**Your assignment:**
For this exercise, transcribe the records below without changing a word.

**Input for this task:**
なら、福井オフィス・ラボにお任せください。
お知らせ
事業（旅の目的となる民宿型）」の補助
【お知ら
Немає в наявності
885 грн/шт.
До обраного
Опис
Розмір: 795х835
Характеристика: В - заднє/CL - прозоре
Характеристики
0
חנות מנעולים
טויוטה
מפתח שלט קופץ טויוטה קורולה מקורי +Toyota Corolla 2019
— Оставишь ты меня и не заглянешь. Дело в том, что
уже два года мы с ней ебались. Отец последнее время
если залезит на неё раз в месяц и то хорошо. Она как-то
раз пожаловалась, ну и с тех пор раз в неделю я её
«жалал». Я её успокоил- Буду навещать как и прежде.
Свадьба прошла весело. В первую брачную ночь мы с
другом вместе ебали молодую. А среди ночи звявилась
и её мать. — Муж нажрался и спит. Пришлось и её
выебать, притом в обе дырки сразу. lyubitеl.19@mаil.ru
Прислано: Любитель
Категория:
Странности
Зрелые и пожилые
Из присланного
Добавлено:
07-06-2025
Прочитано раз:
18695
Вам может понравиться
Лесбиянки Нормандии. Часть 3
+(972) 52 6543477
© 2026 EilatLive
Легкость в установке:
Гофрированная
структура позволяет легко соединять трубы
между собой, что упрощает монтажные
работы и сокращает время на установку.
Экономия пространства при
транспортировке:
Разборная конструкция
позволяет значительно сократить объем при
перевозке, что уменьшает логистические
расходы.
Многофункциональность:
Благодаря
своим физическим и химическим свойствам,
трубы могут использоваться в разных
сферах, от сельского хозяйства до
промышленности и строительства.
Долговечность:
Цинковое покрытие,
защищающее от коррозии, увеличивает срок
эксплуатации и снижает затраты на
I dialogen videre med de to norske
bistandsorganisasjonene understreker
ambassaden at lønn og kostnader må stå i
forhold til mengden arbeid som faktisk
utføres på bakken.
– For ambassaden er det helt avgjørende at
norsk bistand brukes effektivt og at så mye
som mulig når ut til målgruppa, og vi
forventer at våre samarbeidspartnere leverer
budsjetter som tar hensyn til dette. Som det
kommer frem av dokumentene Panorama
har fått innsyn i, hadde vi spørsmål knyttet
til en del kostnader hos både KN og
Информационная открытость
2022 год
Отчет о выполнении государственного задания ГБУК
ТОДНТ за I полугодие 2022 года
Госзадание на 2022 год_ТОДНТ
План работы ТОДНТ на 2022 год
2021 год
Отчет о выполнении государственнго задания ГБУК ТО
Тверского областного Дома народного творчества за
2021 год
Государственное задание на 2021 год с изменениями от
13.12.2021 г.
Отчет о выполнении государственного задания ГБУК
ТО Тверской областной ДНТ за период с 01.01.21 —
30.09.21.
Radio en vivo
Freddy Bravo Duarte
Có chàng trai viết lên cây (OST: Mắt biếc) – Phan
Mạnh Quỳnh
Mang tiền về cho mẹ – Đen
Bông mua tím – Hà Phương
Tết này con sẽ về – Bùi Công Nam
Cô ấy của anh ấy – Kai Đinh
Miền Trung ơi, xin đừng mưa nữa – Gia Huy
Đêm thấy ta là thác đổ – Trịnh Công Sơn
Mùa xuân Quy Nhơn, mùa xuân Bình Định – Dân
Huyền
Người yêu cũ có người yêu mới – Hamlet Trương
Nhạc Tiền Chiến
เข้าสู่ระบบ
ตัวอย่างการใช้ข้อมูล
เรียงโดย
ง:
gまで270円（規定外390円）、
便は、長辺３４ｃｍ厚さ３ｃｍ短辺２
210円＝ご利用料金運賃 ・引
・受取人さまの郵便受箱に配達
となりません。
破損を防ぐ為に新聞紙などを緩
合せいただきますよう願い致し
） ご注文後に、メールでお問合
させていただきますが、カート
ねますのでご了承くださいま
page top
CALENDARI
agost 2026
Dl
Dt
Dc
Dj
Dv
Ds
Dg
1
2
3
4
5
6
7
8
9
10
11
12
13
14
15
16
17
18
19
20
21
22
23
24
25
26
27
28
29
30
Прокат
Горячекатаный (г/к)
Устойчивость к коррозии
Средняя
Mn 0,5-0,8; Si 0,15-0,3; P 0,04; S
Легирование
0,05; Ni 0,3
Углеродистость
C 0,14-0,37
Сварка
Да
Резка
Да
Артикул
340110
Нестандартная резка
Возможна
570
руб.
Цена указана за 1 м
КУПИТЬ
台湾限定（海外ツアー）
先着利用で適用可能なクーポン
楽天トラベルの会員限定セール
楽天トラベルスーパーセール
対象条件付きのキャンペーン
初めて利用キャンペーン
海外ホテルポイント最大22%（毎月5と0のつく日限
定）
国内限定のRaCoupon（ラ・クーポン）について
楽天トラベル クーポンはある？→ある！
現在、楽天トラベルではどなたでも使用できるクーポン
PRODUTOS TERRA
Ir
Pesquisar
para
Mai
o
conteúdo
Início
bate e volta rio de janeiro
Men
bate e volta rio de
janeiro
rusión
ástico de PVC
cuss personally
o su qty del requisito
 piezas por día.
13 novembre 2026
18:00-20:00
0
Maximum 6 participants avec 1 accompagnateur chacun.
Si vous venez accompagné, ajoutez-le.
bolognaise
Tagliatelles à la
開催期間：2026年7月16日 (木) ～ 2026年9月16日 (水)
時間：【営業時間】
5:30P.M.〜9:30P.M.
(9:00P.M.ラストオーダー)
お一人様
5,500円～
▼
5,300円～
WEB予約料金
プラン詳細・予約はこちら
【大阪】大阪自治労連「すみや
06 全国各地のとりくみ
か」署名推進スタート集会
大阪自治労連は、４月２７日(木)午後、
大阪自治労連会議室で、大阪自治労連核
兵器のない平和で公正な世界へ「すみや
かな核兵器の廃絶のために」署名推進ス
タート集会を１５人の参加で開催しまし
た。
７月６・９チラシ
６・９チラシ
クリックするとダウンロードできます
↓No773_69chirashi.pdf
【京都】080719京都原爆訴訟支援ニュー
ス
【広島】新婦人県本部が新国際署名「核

**Answer box:**
なら、福井オフィス・ラボにお任せください。
お知らせ
事業（旅の目的となる民宿型）」の補助
【お知ら
Немає в наявності
885 грн/шт.
До обраного
Опис
Розмір: 795х835
Характеристика: В - заднє/CL - прозоре
Характеристики
0
חנות מנעולים
טויוטה
מפתח שלט קופץ טויוטה קורולה מקורי +Toyota Corolla 2019
— Оставишь ты меня и не заглянешь. Дело в том, что
уже два года мы с ней ебались. Отец последнее время
если залезит на неё раз в месяц и то хорошо. Она как-то
раз пожаловалась, ну и с тех пор раз в неделю я её
«жалал». Я её успокоил- Буду навещать как и прежде.
Свадьба прошла весело. В первую брачную ночь мы с
другом вместе ебали молодую. А среди ночи звявилась
и её мать. — Муж нажрался и спит. Пришлось и её
выебать, притом в обе дырки сразу. lyubitеl.19@mаil.ru
Прислано: Любитель
Категория:
Странности
Зрелые и пожилые
Из присланного
Добавлено:
07-06-2025
Прочитано раз:
18695
Вам может понравиться
Лесбиянки Нормандии. Часть 3
+(972) 52 6543477
© 2026 EilatLive
Легкость в установке:
Гофрированная
структура позволяет легко соединять трубы
между собой, что упрощает монтажные
работы и сокращает время на установку.
Экономия пространства при
транспортировке:
Разборная конструкция
позволяет значительно сократить объем при
перевозке, что уменьшает логистические
расходы.
Многофункциональность:
Благодаря
своим физическим и химическим свойствам,
трубы могут использоваться в разных
сферах, от сельского хозяйства до
промышленности и строительства.
Долговечность:
Цинковое покрытие,
защищающее от коррозии, увеличивает срок
эксплуатации и снижает затраты на
I dialogen videre med de to norske
bistandsorganisasjonene understreker
ambassaden at lønn og kostnader må stå i
forhold til mengden arbeid som faktisk
utføres på bakken.
– For ambassaden er det helt avgjørende at
norsk bistand brukes effektivt og at så mye
som mulig når ut til målgruppa, og vi
forventer at våre samarbeidspartnere leverer
budsjetter som tar hensyn til dette. Som det
kommer frem av dokumentene Panorama
har fått innsyn i, hadde vi spørsmål knyttet
til en del kostnader hos både KN og
Информационная открытость
2022 год
Отчет о выполнении государственного задания ГБУК
ТОДНТ за I полугодие 2022 года
Госзадание на 2022 год_ТОДНТ
План работы ТОДНТ на 2022 год
2021 год
Отчет о выполнении государственнго задания ГБУК ТО
Тверского областного Дома народного творчества за
2021 год
Государственное задание на 2021 год с изменениями от
13.12.2021 г.
Отчет о выполнении государственного задания ГБУК
ТО Тверской областной ДНТ за период с 01.01.21 —
30.09.21.
Radio en vivo
Freddy Bravo Duarte
Có chàng trai viết lên cây (OST: Mắt biếc) – Phan
Mạnh Quỳnh
Mang tiền về cho mẹ – Đen
Bông mua tím – Hà Phương
Tết này con sẽ về – Bùi Công Nam
Cô ấy của anh ấy – Kai Đinh
Miền Trung ơi, xin đừng mưa nữa – Gia Huy
Đêm thấy ta là thác đổ – Trịnh Công Sơn
Mùa xuân Quy Nhơn, mùa xuân Bình Định – Dân
Huyền
Người yêu cũ có người yêu mới – Hamlet Trương
Nhạc Tiền Chiến
เข้าสู่ระบบ
ตัวอย่างการใช้ข้อมูล
เรียงโดย
ง:
gまで270円（規定外390円）、
便は、長辺３４ｃｍ厚さ３ｃｍ短辺２
210円＝ご利用料金運賃 ・引
・受取人さまの郵便受箱に配達
となりません。
破損を防ぐ為に新聞紙などを緩
合せいただきますよう願い致し
） ご注文後に、メールでお問合
させていただきますが、カート
ねますのでご了承くださいま
page top
CALENDARI
agost 2026
Dl
Dt
Dc
Dj
Dv
Ds
Dg
1
2
3
4
5
6
7
8
9
10
11
12
13
14
15
16
17
18
19
20
21
22
23
24
25
26
27
28
29
30
Прокат
Горячекатаный (г/к)
Устойчивость к коррозии
Средняя
Mn 0,5-0,8; Si 0,15-0,3; P 0,04; S
Легирование
0,05; Ni 0,3
Углеродистость
C 0,14-0,37
Сварка
Да
Резка
Да
Артикул
340110
Нестандартная резка
Возможна
570
руб.
Цена указана за 1 м
КУПИТЬ
台湾限定（海外ツアー）
先着利用で適用可能なクーポン
楽天トラベルの会員限定セール
楽天トラベルスーパーセール
対象条件付きのキャンペーン
初めて利用キャンペーン
海外ホテルポイント最大22%（毎月5と0のつく日限
定）
国内限定のRaCoupon（ラ・クーポン）について
楽天トラベル クーポンはある？→ある！
現在、楽天トラベルではどなたでも使用できるクーポン
PRODUTOS TERRA
Ir
Pesquisar
para
Mai
o
conteúdo
Início
bate e volta rio de janeiro
Men
bate e volta rio de
janeiro
rusión
ástico de PVC
cuss personally
o su qty del requisito
 piezas por día.
13 novembre 2026
18:00-20:00
0
Maximum 6 participants avec 1 accompagnateur chacun.
Si vous venez accompagné, ajoutez-le.
bolognaise
Tagliatelles à la
開催期間：2026年7月16日 (木) ～ 2026年9月16日 (水)
時間：【営業時間】
5:30P.M.〜9:30P.M.
(9:00P.M.ラストオーダー)
お一人様
5,500円～
▼
5,300円～
WEB予約料金
プラン詳細・予約はこちら
【大阪】大阪自治労連「すみや
06 全国各地のとりくみ
か」署名推進スタート集会
大阪自治労連は、４月２７日(木)午後、
大阪自治労連会議室で、大阪自治労連核
兵器のない平和で公正な世界へ「すみや
かな核兵器の廃絶のために」署名推進ス
タート集会を１５人の参加で開催しまし
た。
７月６・９チラシ
６・９チラシ
クリックするとダウンロードできます
↓No773_69chirashi.pdf
【京都】080719京都原爆訴訟支援ニュー
ス
【広島】新婦人県本部が新国際署名「核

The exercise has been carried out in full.